Un physiothérapeute et des patients obèses dans une unité spéciale du CHU d’Angers, en octobre 2013. Photo Jean-Sébastien Evrard. AFP
Vous êtes gros ? C’est de votre faute, et tous vos problèmes découlent de cela. Voilà ce qu’entendent nombre de personnes en surpoids de la bouche des médecins, une attitude douloureuse psychologiquement et qui peut mener à des erreurs de diagnostic.
Grossophobie médicale : «C’est une angoisse à chaque fois que je dois consulter»

Mardi soir, un coup de gueule : «Tellement ras le cul d’aller voir un toubib au pif pour une bronchite et de repartir avec une lettre pour un chirurgien bariatrique. [spécialisé dans l’obésité, ndlr]»

Sur Twitter, la blogueuse Daria Marx exprime sa saturation face aux rendez-vous médicaux humiliants qu’elle subit du fait de son poids. Cette fois, la médecin lui fait un bleu en lui prenant la tension, ayant l’élégance de préciser «ah bah vous êtes trop grosse pour la machine», puis lui parle rapidement de méthodes pour maigrir parce que «c’est votre état général qui est inquiétant». A elle qui venait pour une bronchite. Et qu’importe que la jeune femme soit suivie par un cardiologue n’ayant rien décelé de problématique.

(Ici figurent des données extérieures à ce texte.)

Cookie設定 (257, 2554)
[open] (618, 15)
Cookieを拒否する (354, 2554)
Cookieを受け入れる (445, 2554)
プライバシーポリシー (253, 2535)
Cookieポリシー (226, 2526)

«C’est une angoisse à chaque fois que je dois consulter un nouveau médecin, parce que je sais qu’on va se focaliser sur mon poids», explique Daria Marx à Libération. Lors d’une consultation pour une angine, elle se voit rétorquer qu’elle va «crever jeune» à cause de son surpoids. Une autre fois, un gynécologue lui balance, sans l’ausculter, qu’elle n’aura jamais d’enfant car elle est trop grosse. «Ils sont persuadés qu’on a des problèmes de cholestérol, de foie. Ils sont surpris de ne rien trouver, raille-t-elle. Que vous ayez une cheville cassée ou un furoncle, ils s’en foutent. Pourtant, on peut se casser la jambe qu’on soit maigre ou gros.»

«J’ai senti de la haine contre les femmes rondes»

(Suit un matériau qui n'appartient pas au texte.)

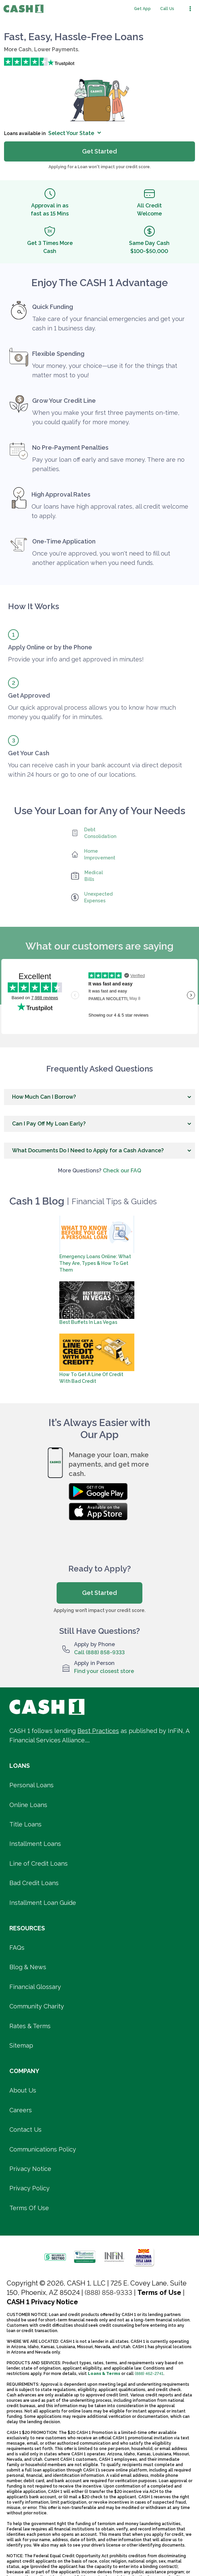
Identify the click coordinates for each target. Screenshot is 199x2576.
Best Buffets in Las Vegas (88, 1322)
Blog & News (27, 1967)
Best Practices (98, 1730)
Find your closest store (104, 1671)
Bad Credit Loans (34, 1882)
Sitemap (21, 2045)
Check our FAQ (122, 1170)
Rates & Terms (30, 2026)
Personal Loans (31, 1785)
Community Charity (36, 2006)
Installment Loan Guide (42, 1902)
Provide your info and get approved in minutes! (76, 659)
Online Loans (28, 1804)
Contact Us (25, 2129)
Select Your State (74, 133)
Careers (20, 2110)
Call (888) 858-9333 (99, 1652)
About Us (22, 2090)
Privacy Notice (30, 2168)
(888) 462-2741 (149, 2373)
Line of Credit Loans (38, 1863)
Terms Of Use (29, 2207)
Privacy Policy (29, 2188)
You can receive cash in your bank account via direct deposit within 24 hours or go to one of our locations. (95, 770)
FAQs (16, 1947)
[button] (99, 1097)
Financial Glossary (35, 1986)
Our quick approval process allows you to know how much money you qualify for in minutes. (92, 712)
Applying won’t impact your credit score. (99, 1610)
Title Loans (25, 1824)
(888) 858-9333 (108, 2293)
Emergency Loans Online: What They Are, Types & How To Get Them (95, 1263)
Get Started (99, 1592)
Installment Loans (35, 1843)
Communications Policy (42, 2149)
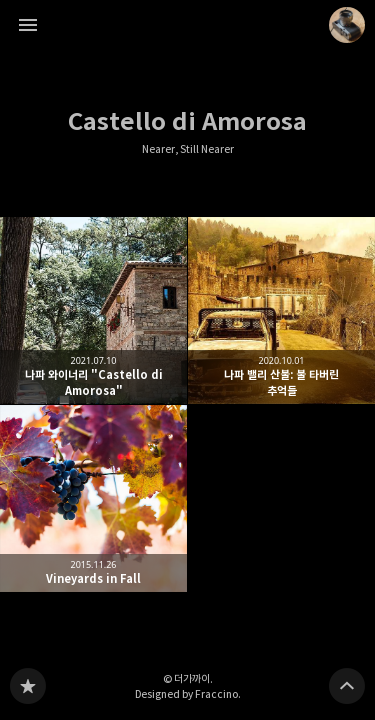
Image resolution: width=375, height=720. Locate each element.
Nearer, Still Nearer (188, 149)
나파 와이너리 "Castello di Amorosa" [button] (93, 310)
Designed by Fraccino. (188, 694)
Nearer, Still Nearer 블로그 (28, 686)
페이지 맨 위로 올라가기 (347, 686)
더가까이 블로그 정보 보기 (347, 25)
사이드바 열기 (28, 25)
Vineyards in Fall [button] (93, 498)
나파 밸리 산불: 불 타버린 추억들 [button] (281, 310)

Sur Twitter toujours, la blogueuse a relayé des expériences d’autres femmes, qui viennent s’ajouter à celles que l’on peut notamment trouver sur Internet. Comme cette YouTubeuse qui venait de tomber enceinte après plusieurs fausses couches et partageait sa douloureuse expérience auprès d’une nouvelle gynécologue : la professionnelle, incapable de se réjouir pour elle, lui conseille notamment de faire un régime. Pendant sa grossesse. «J’ai senti de la haine contre moi, contre les femmes rondes, déplore-t-elle. C’est une joie pour une femme de voir son bébé dans le ventre [lors de l’échographie, ndlr] et moi je ne l’ai pas du tout vécu comme ça».

Matériel inadapté

«C’est une attitude de classe, lâche le médecin Martin Winckler. Beaucoup de médecins se considèrent comme étant au sommet de la pyramide sociale, donc ils se permettent d’intervenir de la manière qui leur convient.» C’est-à-dire à partir de ce qu’ils imaginent du patient (tous ses problèmes viennent de son poids, dont il est 100% responsable), et pas de ce qui est réellement. Or, assure le médecin, la priorité est d’écouter le patient, d’entendre les raisons de sa venue, et basta. S’il ne mentionne pas ses problèmes de poids, c’est qu’ils n’ont rien à faire dans cette consultation. «On est infantilisés, poursuit Daria Marx. On nous dit « il faut faire du sport et moins manger ». Sans déconner ! Je suis au courant que je suis grosse, mais il y a mille raisons.»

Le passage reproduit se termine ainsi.